▸ WHAT YOU NEED TO DO: Determine how many lines in this listing contain the word "voters" and report that number by itself.
- Opening Delimiter -
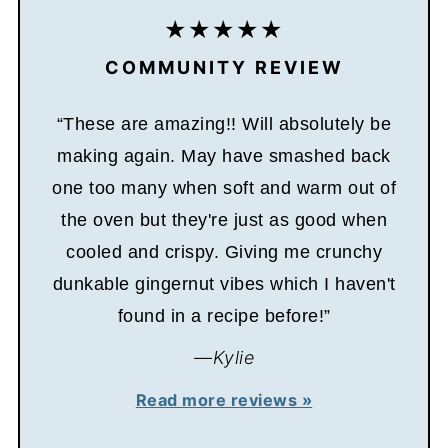
COMMUNITY REVIEW
“These are amazing!! Will absolutely be
making again. May have smashed back
one too many when soft and warm out of
the oven but they're just as good when
cooled and crispy. Giving me crunchy
dunkable gingernut vibes which I haven't
found in a recipe before!”
—Kylie
Read more reviews »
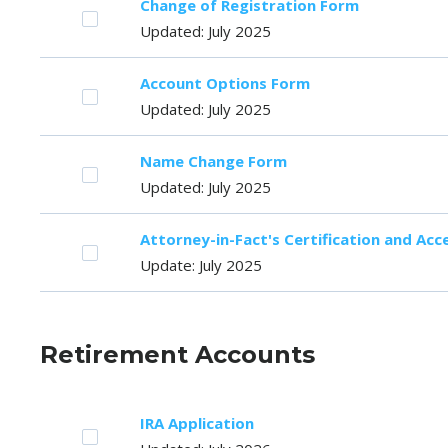
Change of Registration Form
Updated: July 2025
Account Options Form
Updated: July 2025
Name Change Form
Updated: July 2025
Attorney-in-Fact's Certification and Ac
Update: July 2025
Retirement Accounts
IRA Application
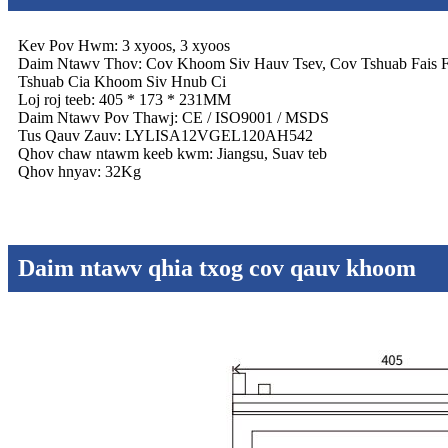
Kev Pov Hwm: 3 xyoos, 3 xyoos
Daim Ntawv Thov: Cov Khoom Siv Hauv Tsev, Cov Tshuab Fais 
Tshuab Cia Khoom Siv Hnub Ci
Loj roj teeb: 405 * 173 * 231MM
Daim Ntawv Pov Thawj: CE / ISO9001 / MSDS
Tus Qauv Zauv: LYLISA12VGEL120AH542
Qhov chaw ntawm keeb kwm: Jiangsu, Suav teb
Qhov hnyav: 32Kg
Daim ntawv qhia txog cov qauv khoom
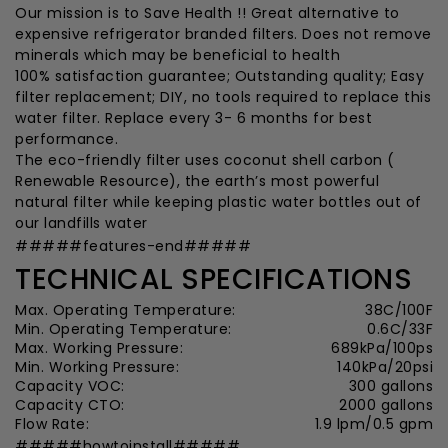
Our mission is to Save Health !! Great alternative to
expensive refrigerator branded filters. Does not remove
minerals which may be beneficial to health
100% satisfaction guarantee; Outstanding quality; Easy
filter replacement; DIY, no tools required to replace this
water filter. Replace every 3- 6 months for best
performance.
The eco-friendly filter uses coconut shell carbon (
Renewable Resource), the earth’s most powerful
natural filter while keeping plastic water bottles out of
our landfills water
#####features-end#####
TECHNICAL SPECIFICATIONS
Max. Operating Temperature:
38C/100F
Min. Operating Temperature:
0.6C/33F
Max. Working Pressure:
689kPa/100ps
Min. Working Pressure:
140kPa/20psi
Capacity VOC:
300 gallons
Capacity CTO:
2000 gallons
Flow Rate:
1.9 lpm/0.5 gpm
#####howtoinstall#####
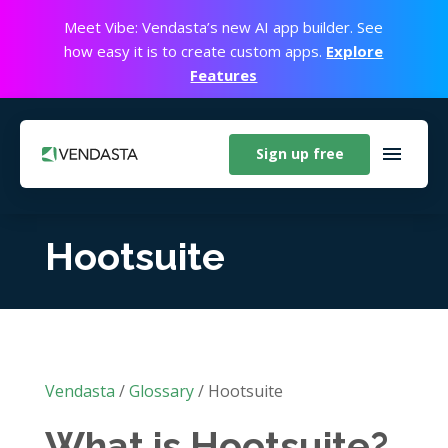
Meet Vibe: Vendasta’s new AI app builder. See
how easy it is to create custom apps.
Explore
Features
Sign up free
Hootsuite
Vendasta
/
Glossary
/
Hootsuite
What is Hootsuite?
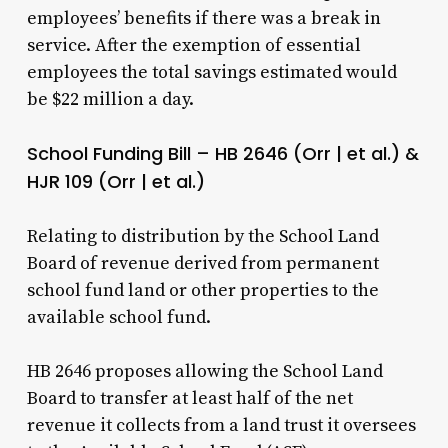
employees’ benefits if there was a break in
service. After the exemption of essential
employees the total savings estimated would
be $22 million a day.
School Funding Bill – HB 2646 (Orr | et al.) &
HJR 109 (Orr | et al.)
Relating to distribution by the School Land
Board of revenue derived from permanent
school fund land or other properties to the
available school fund.
HB 2646 proposes allowing the School Land
Board to transfer at least half of the net
revenue it collects from a land trust it oversees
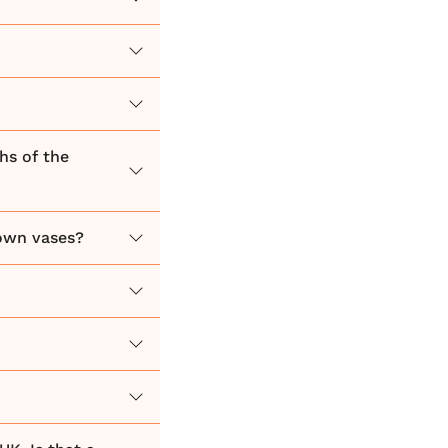
hs of the
 own vases?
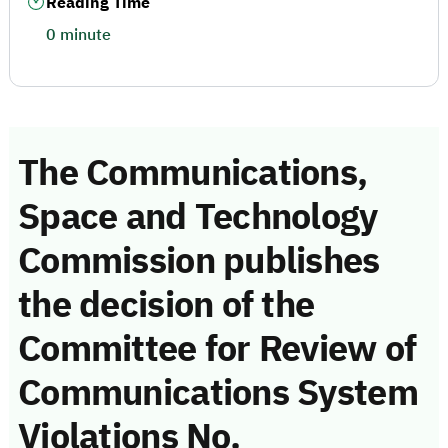
Reading Time
0 minute
The Communications,
Space and Technology
Commission publishes
the decision of the
Committee for Review of
Communications System
Violations No.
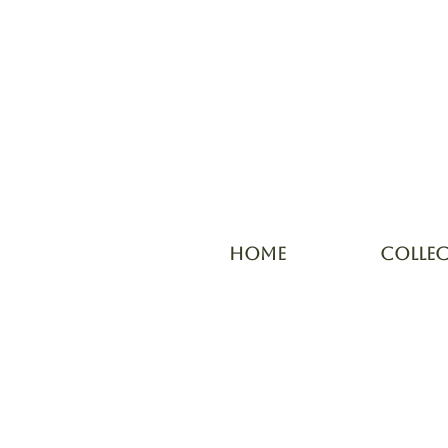
HOME
COLLE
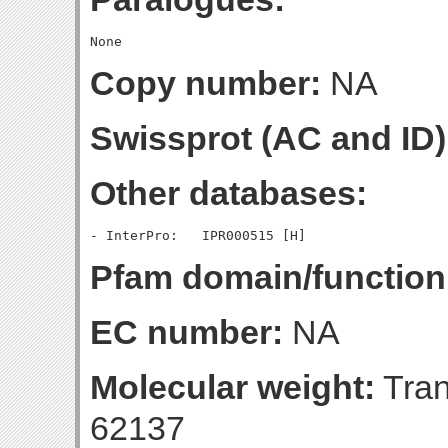
Copy number:
NA
Swissprot (AC and ID)
Other databases:
Pfam domain/function
EC number:
NA
Molecular weight:
Tran
62137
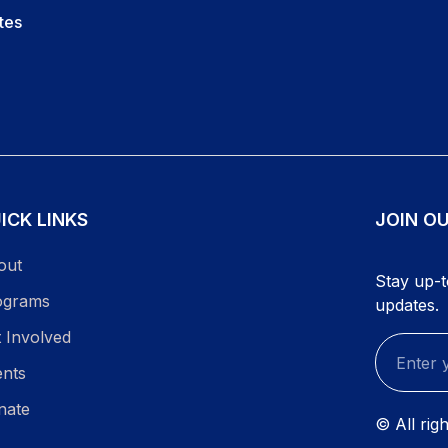
tes
ICK LINKS
JOIN O
out
Stay up-t
ograms
updates.
 Involved
ents
nate
© All rig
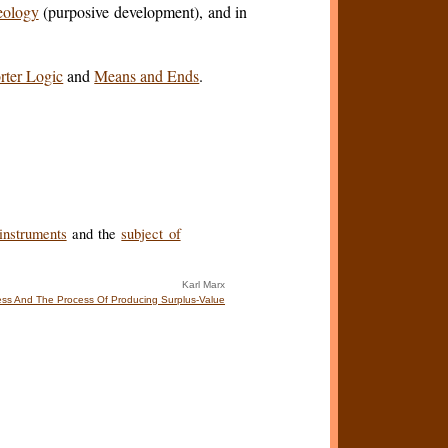
eology
(purposive development), and in
rter Logic
and
Means and Ends
.
instruments
and the
subject of
Karl Marx
ss And The Process Of Producing Surplus-Value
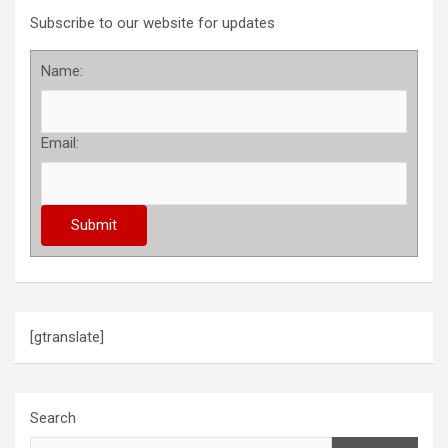
Subscribe to our website for updates
Name:
Email:
[gtranslate]
Search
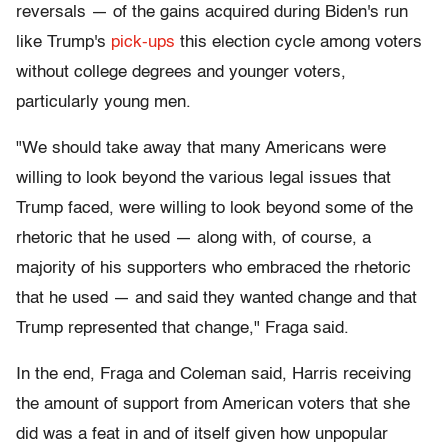
reversals — of the gains acquired during Biden's run
like Trump's
pick-ups
this election cycle among voters
without college degrees and younger voters,
particularly young men.
"We should take away that many Americans were
willing to look beyond the various legal issues that
Trump faced, were willing to look beyond some of the
rhetoric that he used — along with, of course, a
majority of his supporters who embraced the rhetoric
that he used — and said they wanted change and that
Trump represented that change," Fraga said.
In the end, Fraga and Coleman said, Harris receiving
the amount of support from American voters that she
did was a feat in and of itself given how unpopular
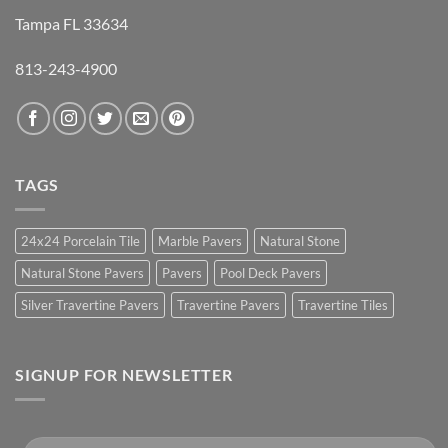
Tampa FL 33634
813-243-4900
TAGS
24x24 Porcelain Tile
Marble Pavers
Natural Stone
Natural Stone Pavers
Pavers
Pool Deck Pavers
Silver Travertine Pavers
Travertine Pavers
Travertine Tiles
SIGNUP FOR NEWSLETTER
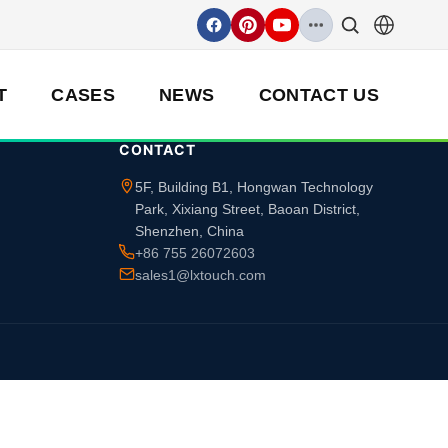
T
CASES
NEWS
CONTACT US
CONTACT
5F, Building B1, Hongwan Technology
Park, Xixiang Street, Baoan District,
Shenzhen, China
+86 755 26072603
sales1@lxtouch.com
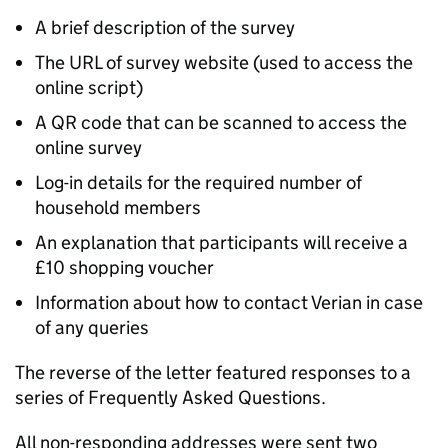
A brief description of the survey
The URL of survey website (used to access the
online script)
A QR code that can be scanned to access the
online survey
Log-in details for the required number of
household members
An explanation that participants will receive a
£10 shopping voucher
Information about how to contact Verian in case
of any queries
The reverse of the letter featured responses to a
series of Frequently Asked Questions.
All non-responding addresses were sent two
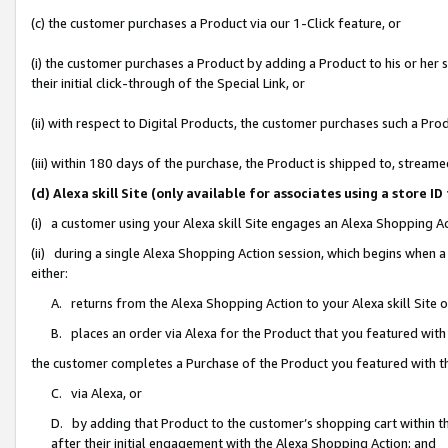
(c) the customer purchases a Product via our 1-Click feature, or
(i) the customer purchases a Product by adding a Product to his or her
their initial click-through of the Special Link, or
(ii) with respect to Digital Products, the customer purchases such a P
(iii) within 180 days of the purchase, the Product is shipped to, stre
(d) Alexa skill Site (only available for associates using a stor
(i) a customer using your Alexa skill Site engages an Alexa Shopping A
(ii) during a single Alexa Shopping Action session, which begins when
either:
A. returns from the Alexa Shopping Action to your Alexa skill Site 
B. places an order via Alexa for the Product that you featured with
the customer completes a Purchase of the Product you featured with t
C. via Alexa, or
D. by adding that Product to the customer’s shopping cart within th
after their initial engagement with the Alexa Shopping Action; and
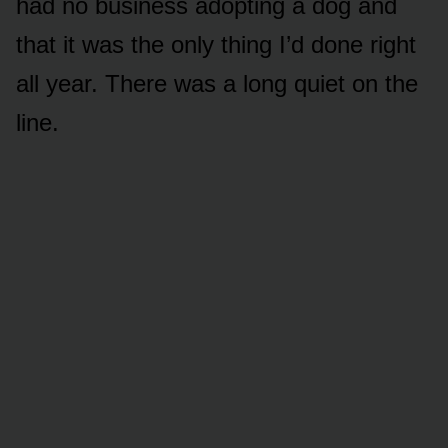
had no business adopting a dog and
that it was the only thing I’d done right
all year. There was a long quiet on the
line.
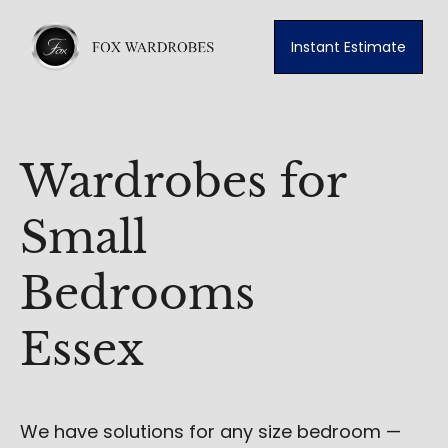
Instant Estimate
Wardrobes for
Small
Bedrooms
Essex
We have solutions for any size bedroom —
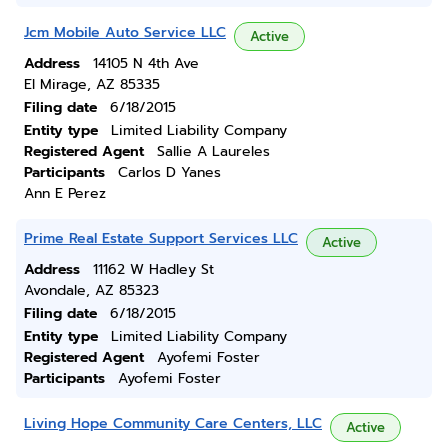
Jcm Mobile Auto Service LLC
Active
Address
14105 N 4th Ave
El Mirage, AZ 85335
Filing date
6/18/2015
Entity type
Limited Liability Company
Registered Agent
Sallie A Laureles
Participants
Carlos D Yanes
Ann E Perez
Prime Real Estate Support Services LLC
Active
Address
11162 W Hadley St
Avondale, AZ 85323
Filing date
6/18/2015
Entity type
Limited Liability Company
Registered Agent
Ayofemi Foster
Participants
Ayofemi Foster
Living Hope Community Care Centers, LLC
Active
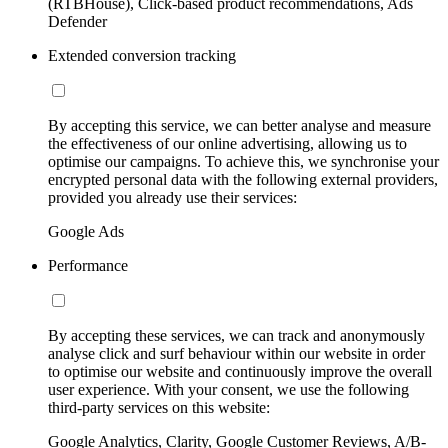
(RTBHouse), Click-based product recommendations, Ads
Defender
Extended conversion tracking
By accepting this service, we can better analyse and measure
the effectiveness of our online advertising, allowing us to
optimise our campaigns. To achieve this, we synchronise your
encrypted personal data with the following external providers,
provided you already use their services:
Google Ads
Performance
By accepting these services, we can track and anonymously
analyse click and surf behaviour within our website in order
to optimise our website and continuously improve the overall
user experience. With your consent, we use the following
third-party services on this website:
Google Analytics, Clarity, Google Customer Reviews, A/B-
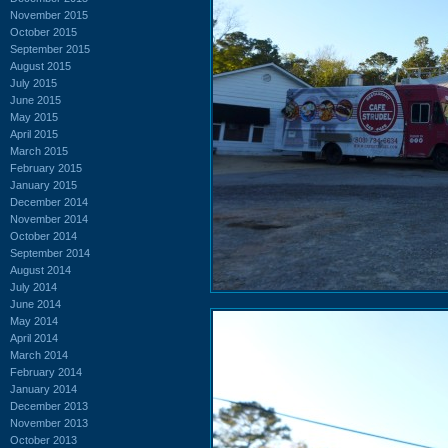
November 2015
October 2015
September 2015
August 2015
July 2015
June 2015
May 2015
April 2015
March 2015
February 2015
January 2015
December 2014
November 2014
October 2014
September 2014
August 2014
July 2014
June 2014
May 2014
April 2014
March 2014
February 2014
January 2014
December 2013
November 2013
October 2013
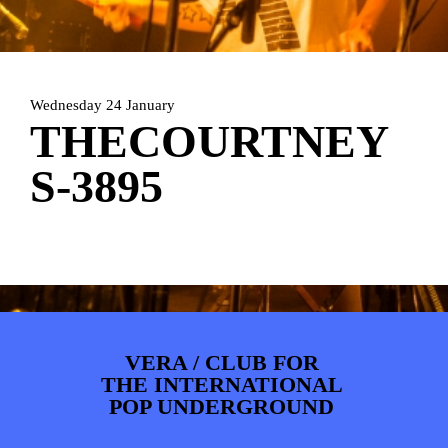
ARTDIVISION
FOTO’S
NIEUWS
INFO
WEBSHOP
MIJN TICKETS
Wednesday 24 January
THECOURTNEY
S-3895
VERA / CLUB FOR
THE INTERNATIONAL
POP UNDERGROUND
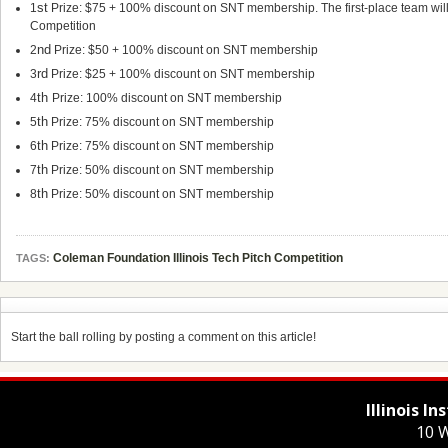
st
1
Prize: $75 + 100% discount on SNT membership. The first-place team will a
Competition
nd
2
Prize: $50 + 100% discount on SNT membership
rd
3
Prize: $25 + 100% discount on SNT membership
th
4
Prize: 100% discount on SNT membership
th
5
Prize: 75% discount on SNT membership
th
6
Prize: 75% discount on SNT membership
th
7
Prize: 50% discount on SNT membership
th
8
Prize: 50% discount on SNT membership
Coleman Foundation Illinois Tech Pitch Competition
TAGS:
Start the ball rolling by posting a comment on this article!
Illinois I
10 W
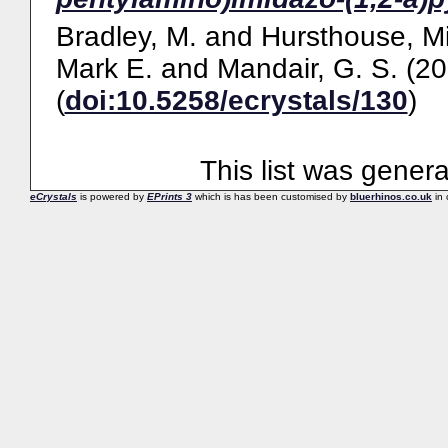
Bradley, M.
and
Hursthouse, Mi
Mark E.
and
Mandair, G. S.
(20
(
doi:10.5258/ecrystals/130
)
This list was gener
eCrystals
is powered by
EPrints 3
which is has been customised by
bluerhinos.co.uk
in 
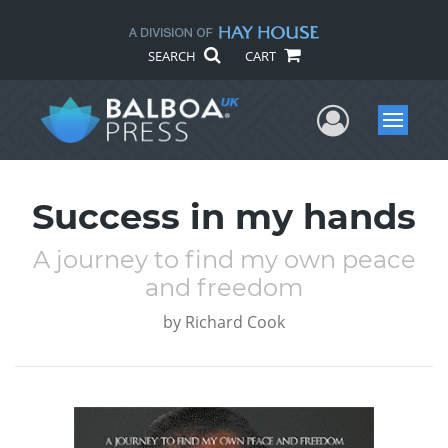
SEARCH
CART
User Me
Menu
Success in my hands
A journey to find my own peace
and freedom
by
Richard Cook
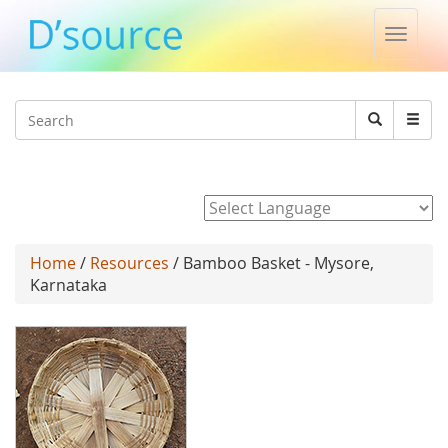
Toggle
naviga
Jump to navigation
Search
Search
form
Powered by
Home
/
Resources
/ Bamboo Basket - Mysore,
Karnataka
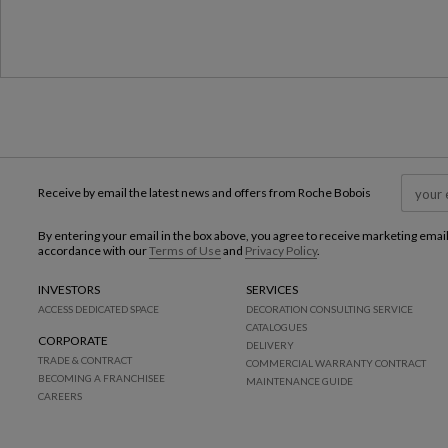
Receive by email the latest news and offers from Roche Bobois
By entering your email in the box above, you agree to receive marketing emai
accordance with our
Terms of Use
and
Privacy Policy
.
INVESTORS
SERVICES
ACCESS DEDICATED SPACE
DECORATION CONSULTING SERVICE
CATALOGUES
CORPORATE
DELIVERY
TRADE & CONTRACT
COMMERCIAL WARRANTY CONTRACT
BECOMING A FRANCHISEE
MAINTENANCE GUIDE
CAREERS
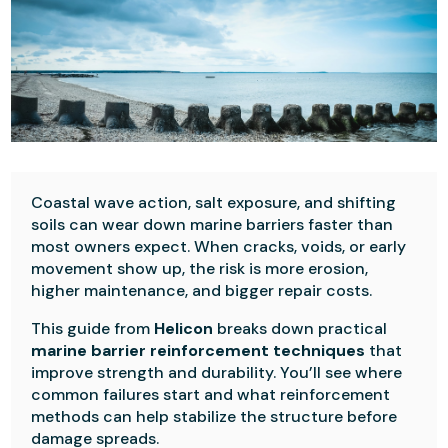
Coastal wave action, salt exposure, and shifting
soils can wear down marine barriers faster than
most owners expect. When cracks, voids, or early
movement show up, the risk is more erosion,
higher maintenance, and bigger repair costs.
This guide from
Helicon
breaks down practical
marine barrier reinforcement techniques
that
improve strength and durability. You’ll see where
common failures start and what reinforcement
methods can help stabilize the structure before
damage spreads.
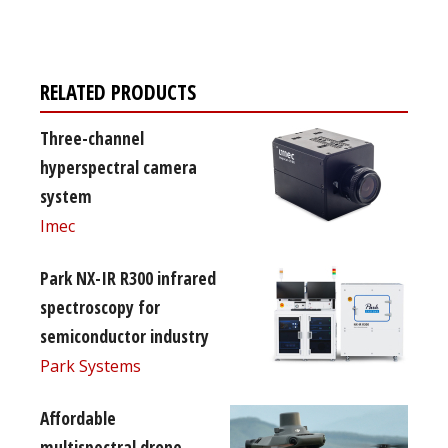
free subscription
RELATED PRODUCTS
Three-channel
hyperspectral camera
system
Imec
Park NX-IR R300 infrared
spectroscopy for
semiconductor industry
Park Systems
Affordable
multispectral drone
- Closing Delimiter -
▸ SOLVED PROBLEM: 3